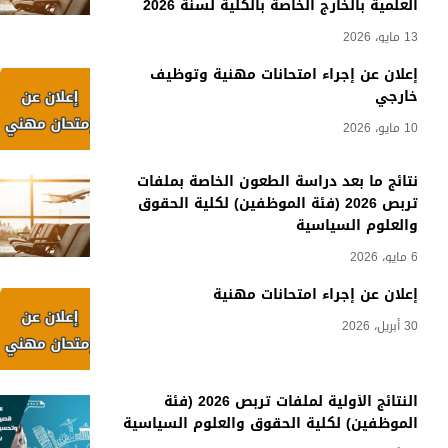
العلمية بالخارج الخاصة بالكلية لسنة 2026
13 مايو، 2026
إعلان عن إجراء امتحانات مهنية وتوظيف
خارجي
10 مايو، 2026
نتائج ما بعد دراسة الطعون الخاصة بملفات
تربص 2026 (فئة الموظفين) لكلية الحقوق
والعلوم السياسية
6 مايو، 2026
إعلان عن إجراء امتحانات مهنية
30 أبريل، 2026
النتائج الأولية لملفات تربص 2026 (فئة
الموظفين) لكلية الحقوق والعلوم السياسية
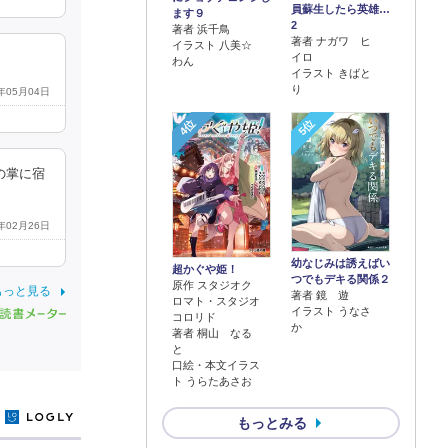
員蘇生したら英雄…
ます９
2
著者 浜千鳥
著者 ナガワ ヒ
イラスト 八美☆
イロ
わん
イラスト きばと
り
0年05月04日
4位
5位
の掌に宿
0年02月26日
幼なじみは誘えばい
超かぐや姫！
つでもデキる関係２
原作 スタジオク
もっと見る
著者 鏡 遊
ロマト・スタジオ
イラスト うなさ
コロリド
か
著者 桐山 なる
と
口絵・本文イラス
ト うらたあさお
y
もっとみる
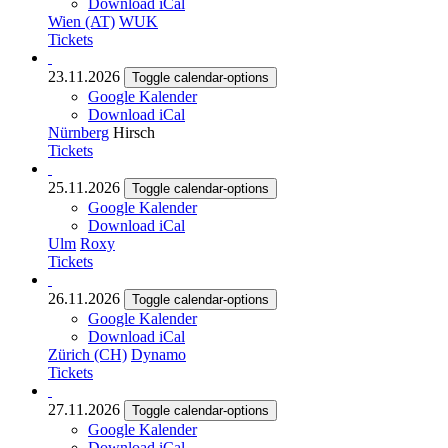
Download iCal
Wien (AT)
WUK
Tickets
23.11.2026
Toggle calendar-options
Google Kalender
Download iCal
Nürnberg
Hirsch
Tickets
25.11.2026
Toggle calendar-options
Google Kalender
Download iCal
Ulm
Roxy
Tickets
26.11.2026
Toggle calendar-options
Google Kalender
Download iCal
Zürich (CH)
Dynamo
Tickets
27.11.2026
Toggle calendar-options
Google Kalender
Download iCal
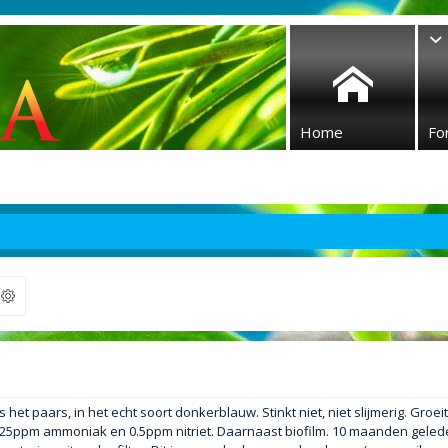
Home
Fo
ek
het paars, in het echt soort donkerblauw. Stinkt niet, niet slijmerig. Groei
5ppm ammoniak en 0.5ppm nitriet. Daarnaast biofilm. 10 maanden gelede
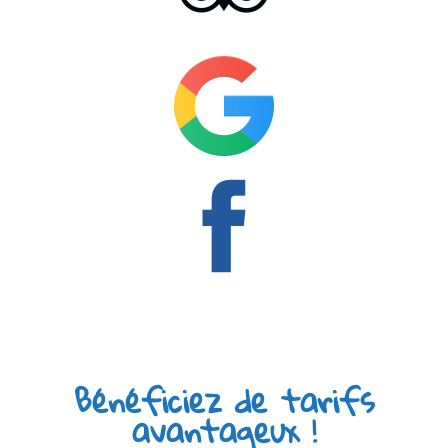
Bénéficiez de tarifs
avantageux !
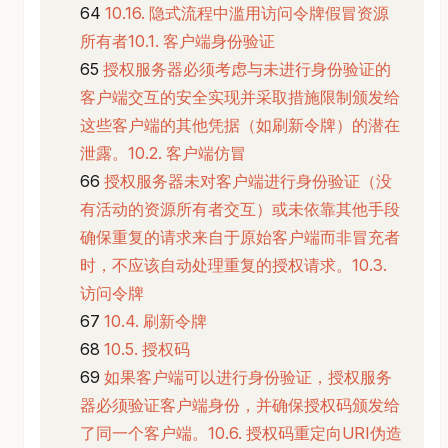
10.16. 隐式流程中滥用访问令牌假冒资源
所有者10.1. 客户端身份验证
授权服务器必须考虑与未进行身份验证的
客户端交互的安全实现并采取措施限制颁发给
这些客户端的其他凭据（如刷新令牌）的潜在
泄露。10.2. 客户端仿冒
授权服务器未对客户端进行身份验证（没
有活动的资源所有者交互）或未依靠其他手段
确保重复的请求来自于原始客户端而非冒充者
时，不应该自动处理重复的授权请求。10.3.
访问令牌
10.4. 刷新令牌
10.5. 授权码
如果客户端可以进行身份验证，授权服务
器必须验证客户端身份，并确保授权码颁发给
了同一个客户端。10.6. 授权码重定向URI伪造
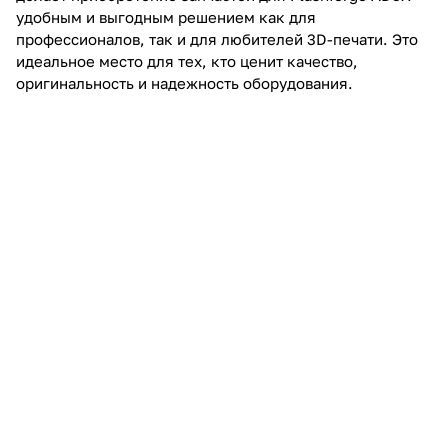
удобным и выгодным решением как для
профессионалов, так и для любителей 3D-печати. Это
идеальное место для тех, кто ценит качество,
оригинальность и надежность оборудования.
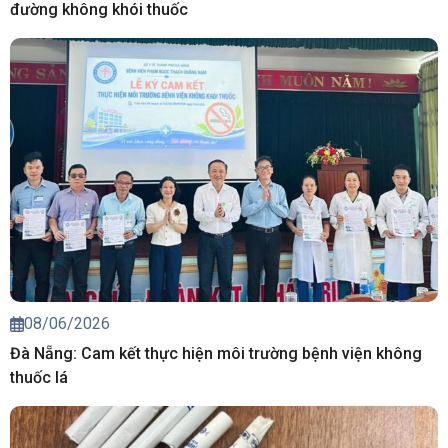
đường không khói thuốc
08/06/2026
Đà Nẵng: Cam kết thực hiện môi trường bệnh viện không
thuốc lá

========================================

== Exercise brief ==
Return the material verbatim; the images are not to appear in the copy.

== Final answer ==
العلمية بالخارج الخاصة بالكلية لسنة 2026
13 مايو، 2026
إعلان عن إجراء امتحانات مهنية وتوظيف
خارجي
10 مايو، 2026
نتائج ما بعد دراسة الطعون الخاصة بملفات
تربص 2026 (فئة الموظفين) لكلية الحقوق
والعلوم السياسية
6 مايو، 2026
إعلان عن إجراء امتحانات مهنية
30 أبريل، 2026
النتائج الأولية لملفات تربص 2026 (فئة
الموظفين) لكلية الحقوق والعلوم السياسية
員蘇生したら英雄…
ます９
2
著者 浜千鳥
著者 ナガワ ヒ
イラスト 八美☆
イロ
わん
イラスト きばと
り
0年05月04日
4位
5位
の掌に宿
0年02月26日
幼なじみは誘えばい
超かぐや姫！
つでもデキる関係２
原作 スタジオク
もっと見る
著者 鏡 遊
ロマト・スタジオ
イラスト うなさ
コロリド
か
著者 桐山 なる
と
口絵・本文イラス
ト うらたあさお
y
もっとみる
Download iCal
Wien (AT)
WUK
Tickets
23.11.2026
Toggle calendar-options
Google Kalender
Download iCal
Nürnberg
Hirsch
Tickets
25.11.2026
Toggle calendar-options
Google Kalender
Download iCal
Ulm
Roxy
Tickets
26.11.2026
Toggle calendar-options
Google Kalender
Download iCal
Zürich (CH)
Dynamo
Tickets
27.11.2026
Toggle calendar-options
Google Kalender
Download iCal
Home
Fo
ek
het paars, in het echt soort donkerblauw. Stinkt niet, niet slijmerig. Groei
5ppm ammoniak en 0.5ppm nitriet. Daarnaast biofilm. 10 maanden gelede
Bénéficiez de tarifs
avantageux !
10.16. 隐式流程中滥用访问令牌假冒资源
所有者10.1. 客户端身份验证
授权服务器必须考虑与未进行身份验证的
客户端交互的安全实现并采取措施限制颁发给
这些客户端的其他凭据（如刷新令牌）的潜在
泄露。10.2. 客户端仿冒
授权服务器未对客户端进行身份验证（没
有活动的资源所有者交互）或未依靠其他手段
确保重复的请求来自于原始客户端而非冒充者
时，不应该自动处理重复的授权请求。10.3.
访问令牌
10.4. 刷新令牌
10.5. 授权码
如果客户端可以进行身份验证，授权服务
器必须验证客户端身份，并确保授权码颁发给
了同一个客户端。10.6. 授权码重定向URI伪造
удобным и выгодным решением как для
профессионалов, так и для любителей 3D-печати. Это
идеальное место для тех, кто ценит качество,
оригинальность и надежность оборудования.
đường không khói thuốc
08/06/2026
Đà Nẵng: Cam kết thực hiện môi trường bệnh viện không
thuốc lá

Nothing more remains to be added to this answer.